バーナースラ
バーナ · ショーニタプラ王 · バリの子
千の腕をもつアスラの王でシヴァの熱心な信者。娘の婚姻をめぐりクリシュナと戦い、腕を失いながらも命を救われている。
解説
概要
バーナースラ(Bāṇāsura / बाणासुर)は、千の腕をもつアスラの王である。ショーニタプラを都とし、シヴァの熱心な信者として知られた。娘ウシャーとアニルッダの婚姻をめぐってクリシュナと戦い、敗れて腕の大半を失いながらも、シヴァの執り成しによって命を救われた。バリの子であり、プラフラーダの家系に連なる。
神話・物語
『バーガヴァタ・プラーナ』第十巻が伝える。彼はシヴァへの苦行によって千の腕と強大な力を得た。あまりに強く戦う相手がないことを嘆いて、自らに匹敵する敵を与えよとシヴァに願ったところ、いずれお前の旗が折れるときにその者が現れるであろうと告げられたという。
娘ウシャーが夢に見た若者を、友人チトラレーカーが行の力によって都へ運んできた。それがヤーダヴァのアニルッダであると知った彼は兵を差し向ける。門の閂を振るって戦う若者を、ついにナーガの縛によって捕らえた。
数か月ののち、クリシュナがバララーマ、プラデュムナとともに軍を率いて都を囲む。彼はシヴァとスカンダの加勢を得て戦った。ハリ(ヴィシュヌ)とハラ(シヴァ)の陣営が正面から衝突する数少ない場面である。クリシュナはシヴァを眠りの武器で退け、スカンダを破り、彼の千の腕を円盤で次々に切り落とした。
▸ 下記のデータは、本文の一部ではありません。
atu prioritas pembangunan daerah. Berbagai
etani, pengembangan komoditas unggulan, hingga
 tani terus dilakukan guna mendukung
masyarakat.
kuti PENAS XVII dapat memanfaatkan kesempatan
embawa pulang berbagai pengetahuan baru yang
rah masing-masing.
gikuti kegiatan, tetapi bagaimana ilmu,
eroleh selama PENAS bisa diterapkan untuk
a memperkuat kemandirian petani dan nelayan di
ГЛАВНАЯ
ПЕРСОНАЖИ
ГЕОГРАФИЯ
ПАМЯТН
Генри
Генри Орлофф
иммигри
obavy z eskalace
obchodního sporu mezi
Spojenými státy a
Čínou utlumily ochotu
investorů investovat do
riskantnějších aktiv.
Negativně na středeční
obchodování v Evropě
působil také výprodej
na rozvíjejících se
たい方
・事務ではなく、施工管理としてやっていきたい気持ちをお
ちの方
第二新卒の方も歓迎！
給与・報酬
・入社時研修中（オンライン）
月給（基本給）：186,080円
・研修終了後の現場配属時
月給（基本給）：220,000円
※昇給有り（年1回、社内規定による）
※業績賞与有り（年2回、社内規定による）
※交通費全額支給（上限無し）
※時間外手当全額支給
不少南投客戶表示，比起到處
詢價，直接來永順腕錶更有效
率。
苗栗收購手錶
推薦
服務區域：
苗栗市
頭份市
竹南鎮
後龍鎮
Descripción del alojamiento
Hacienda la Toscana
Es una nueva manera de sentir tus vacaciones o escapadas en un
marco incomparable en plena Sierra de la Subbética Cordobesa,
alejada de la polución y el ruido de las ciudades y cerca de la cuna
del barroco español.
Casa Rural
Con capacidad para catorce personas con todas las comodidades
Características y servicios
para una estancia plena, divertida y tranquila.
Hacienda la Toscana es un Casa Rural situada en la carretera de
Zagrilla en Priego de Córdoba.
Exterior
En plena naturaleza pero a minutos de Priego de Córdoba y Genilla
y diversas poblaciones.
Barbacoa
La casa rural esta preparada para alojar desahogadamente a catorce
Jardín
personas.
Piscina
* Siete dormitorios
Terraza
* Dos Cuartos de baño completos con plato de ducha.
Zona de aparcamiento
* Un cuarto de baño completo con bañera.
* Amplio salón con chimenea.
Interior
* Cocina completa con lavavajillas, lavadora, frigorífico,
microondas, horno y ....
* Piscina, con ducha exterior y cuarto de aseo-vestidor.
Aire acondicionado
そこでシヴァが進み出て、信者の助命を請う。クリシュナはこれを容れ、四本の腕だけを残して命は取らなかった。以後、彼はシヴァの眷属に加えられ、娘と婿を送り出したと語られる。
図像と象徴
千の腕をもつ姿で描かれるのが定型だが、作例は多くない。図像に現れるとすれば、クリシュナに腕を切り落とされる場面である。象徴となるのは折れた旗であり、無敵の力を得た者が敵を求めた結果、その敵が現れるという構図を担っている。
系譜と関係
父はバリ、祖父はヴィローチャナ、曾祖父がプラフラーダである。したがってヒラニヤカシプの家系に連なる。娘はウシャー、その婿がアニルッダで、この婚姻によってアスラとヤーダヴァの家系が結ばれた。大臣クンバーンダの娘がチトラレーカーである。
文化的足跡
アッサム州テズプルは、この戦いの舞台ショーニタプラに比定されてきた。ショーニタは「血」を意味し、戦いの激しさに由来する地名と説明される。アグニガルの丘には、娘を隔てるために築いたとされる火の砦の跡が伝えられる。
ヴィシュヌ派とシヴァ派の陣営が正面から争うという設定は、両派の関係を映すものとしてしばしば論じられてきた。もっとも結末は和解であり、シヴァの請いをクリシュナが容れるという形をとる。敵対する神格の信者を、その神格自身の執り成しによって救うという構図は、後代の宗派間の共存を示す語りとして読まれることが多い。